Tailor the search space of pre-build HyperModels

You can also use these techniques with the pre-build models in KerasTuner, like HyperResNet or HyperXception. However, to see what hyperparameters are in these pre-build HyperModels, you will have to read the source code.

In the following example, we only tune the learning_rate of HyperXception and fixed all the rest of the hyperparameters. Because the default loss of HyperXception is categorical_crossentropy, which expect the labels to be one-hot encoded, which doesn't match our raw integer label data, we need to change it by overriding the loss in the compile args to sparse_categorical_crossentropy.

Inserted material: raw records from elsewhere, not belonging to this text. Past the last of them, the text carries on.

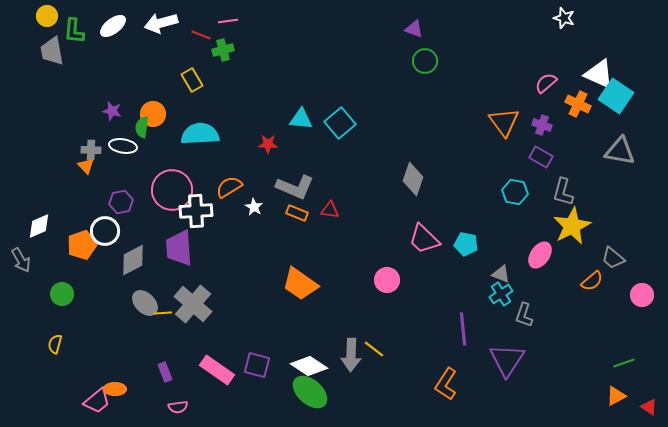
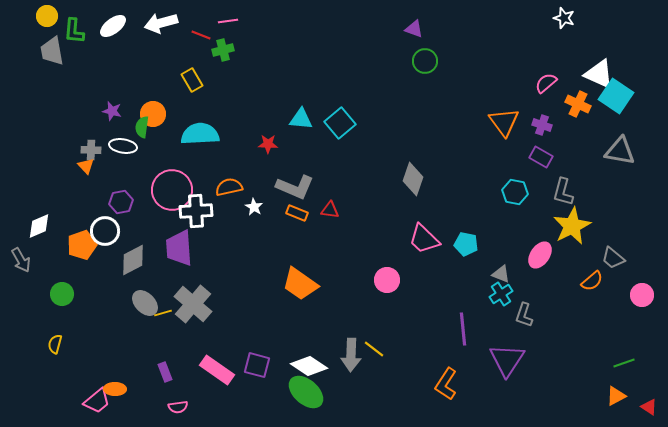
orange semicircle at (229, 187): rotated 20 degrees clockwise
yellow line at (163, 313): rotated 12 degrees counterclockwise
green ellipse at (310, 392): moved 4 px left
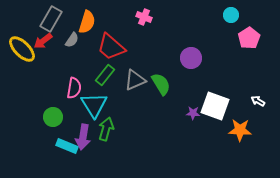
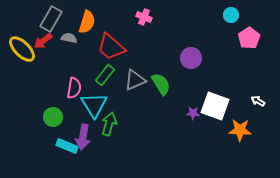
gray semicircle: moved 3 px left, 2 px up; rotated 112 degrees counterclockwise
green arrow: moved 3 px right, 5 px up
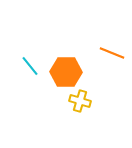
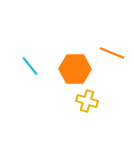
orange hexagon: moved 9 px right, 3 px up
yellow cross: moved 7 px right
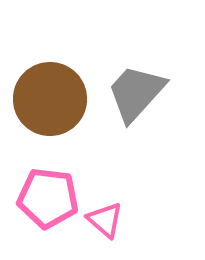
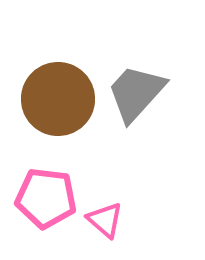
brown circle: moved 8 px right
pink pentagon: moved 2 px left
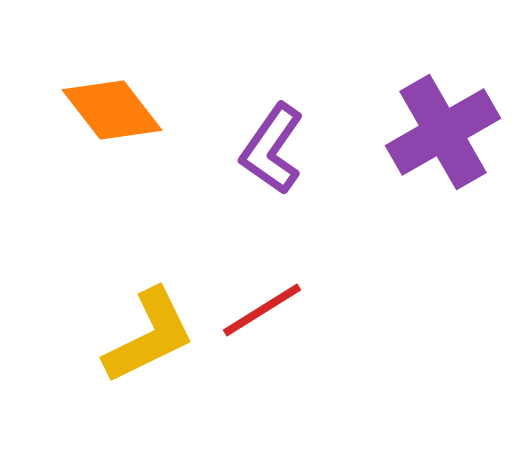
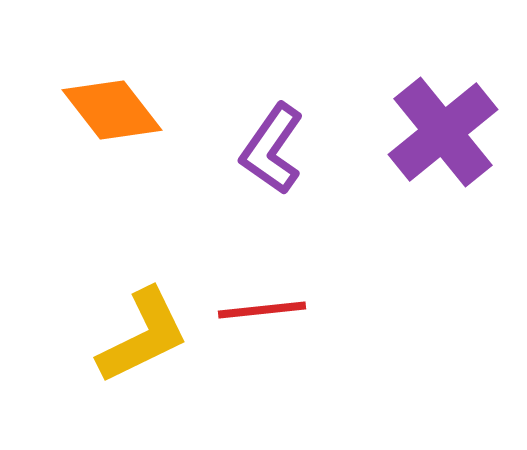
purple cross: rotated 9 degrees counterclockwise
red line: rotated 26 degrees clockwise
yellow L-shape: moved 6 px left
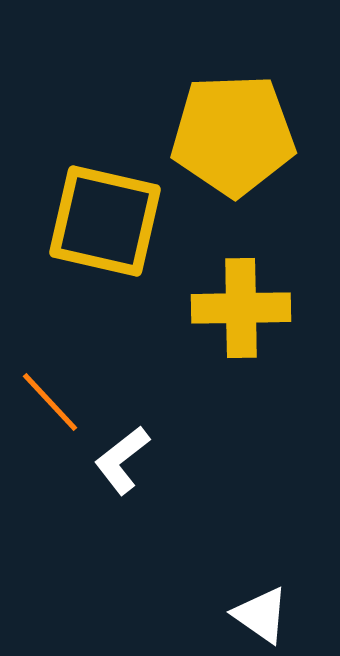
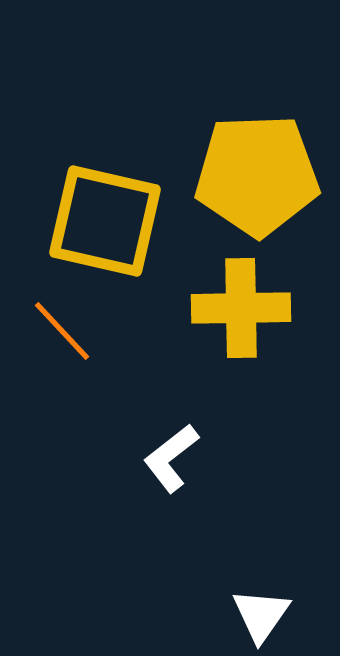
yellow pentagon: moved 24 px right, 40 px down
orange line: moved 12 px right, 71 px up
white L-shape: moved 49 px right, 2 px up
white triangle: rotated 30 degrees clockwise
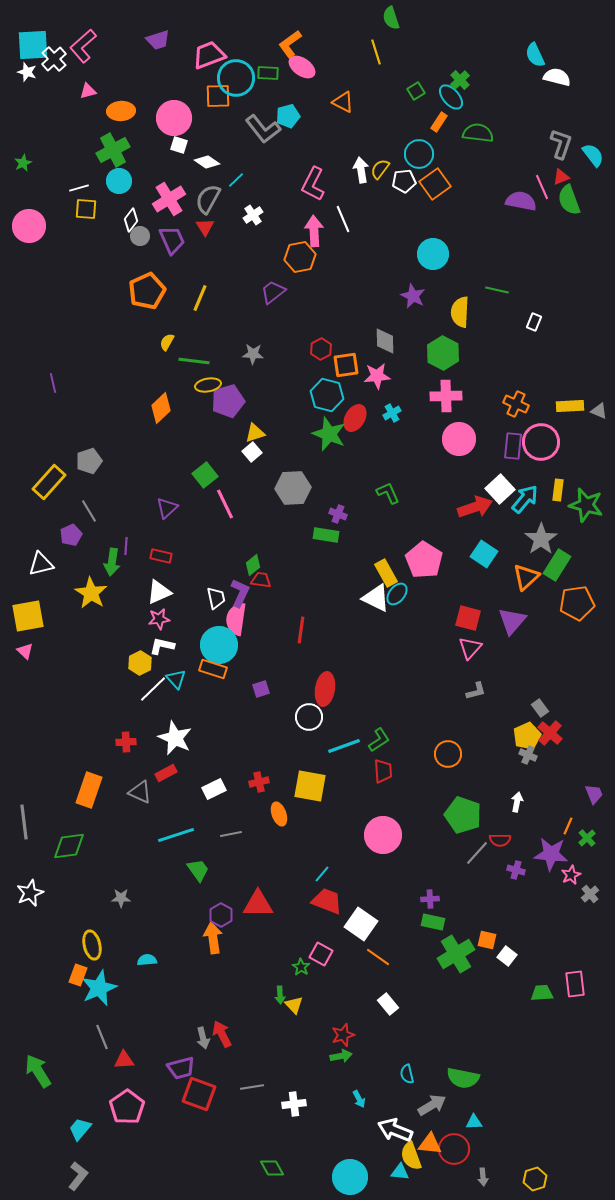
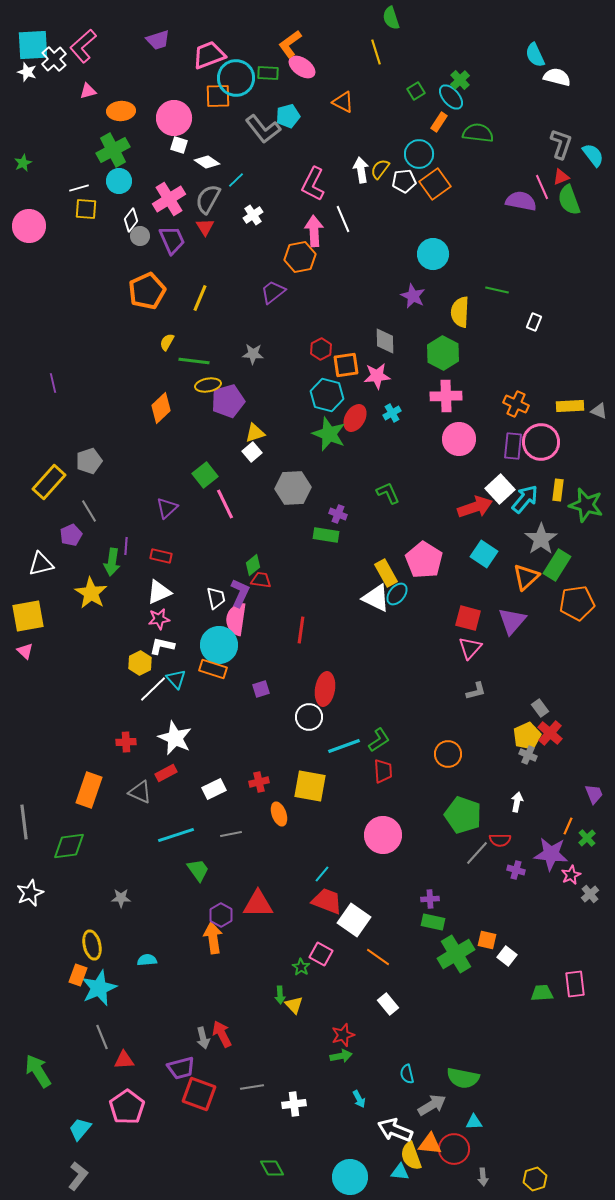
white square at (361, 924): moved 7 px left, 4 px up
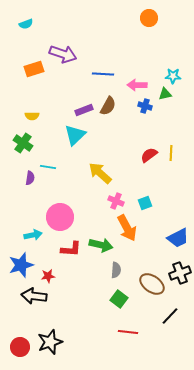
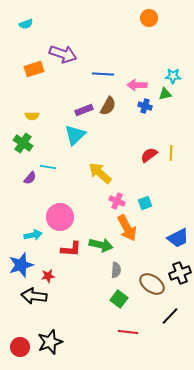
purple semicircle: rotated 32 degrees clockwise
pink cross: moved 1 px right
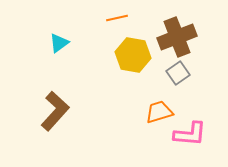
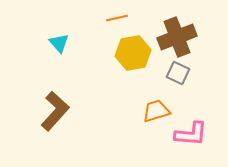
cyan triangle: rotated 35 degrees counterclockwise
yellow hexagon: moved 2 px up; rotated 20 degrees counterclockwise
gray square: rotated 30 degrees counterclockwise
orange trapezoid: moved 3 px left, 1 px up
pink L-shape: moved 1 px right
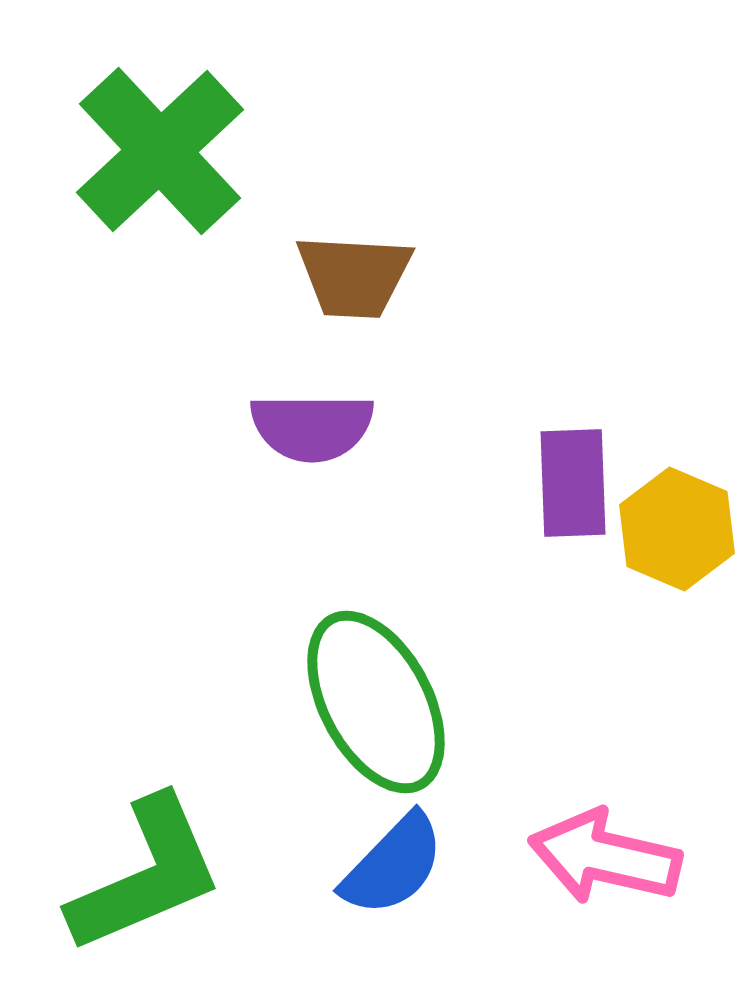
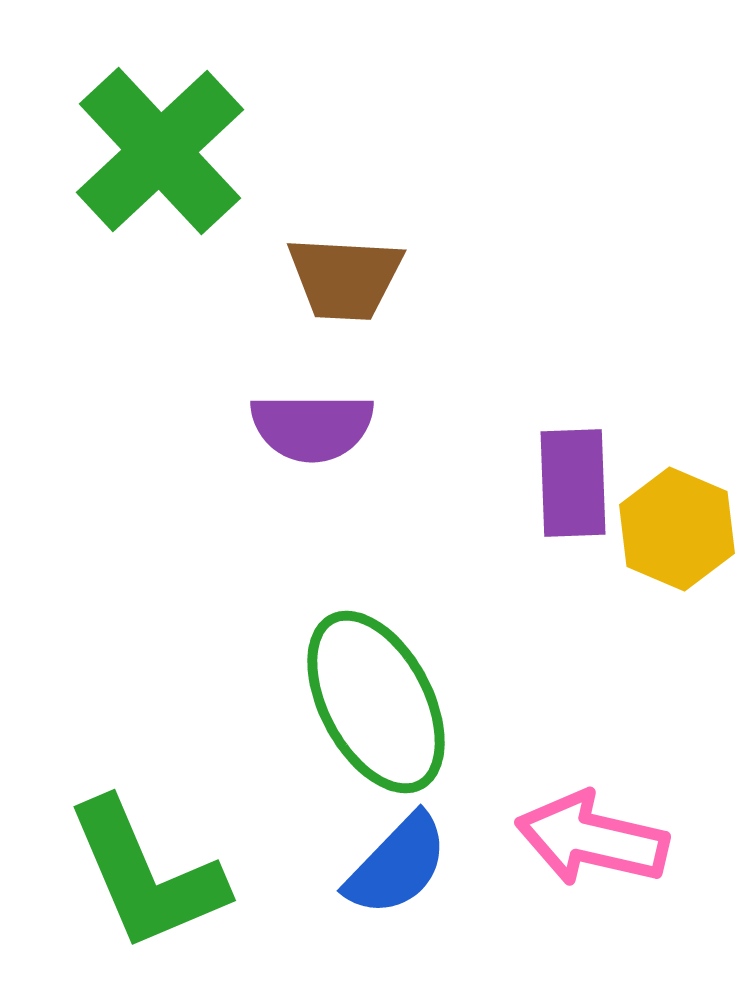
brown trapezoid: moved 9 px left, 2 px down
pink arrow: moved 13 px left, 18 px up
blue semicircle: moved 4 px right
green L-shape: rotated 90 degrees clockwise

hypermodel = kt.applications.HyperXception(input_shape=(28, 28, 1), classes=10)

hp = kt.HyperParameters()

# This will override the `learning_rate` parameter with your
# own selection of choices
hp.Choice("learning_rate", values=[1e-2, 1e-3, 1e-4])

tuner = kt.RandomSearch(
    hypermodel,
    hyperparameters=hp,
    # Prevents unlisted parameters from being tuned
    tune_new_entries=False,
    # Override the loss.
    loss="sparse_categorical_crossentropy",
    metrics=["accuracy"],
    objective="val_accuracy",
    max_trials=3,
    overwrite=True,
    directory="my_dir",
    project_name="helloworld",
)

# Run the search
tuner.search(x_train, y_train, epochs=1, validation_data=(x_val, y_val))
tuner.search_space_summary()
Trial 3 Complete [00h 00m 02s]
val_accuracy: 0.05000000074505806
Best val_accuracy So Far: 0.20000000298023224
Total elapsed time: 00h 00m 08s
INFO:tensorflow:Oracle triggered exit
Search space summary
Default search space size: 1
learning_rate (Choice)
{'default': 0.01, 'conditions': [], 'values': [0.01, 0.001, 0.0001], 'ordered': True}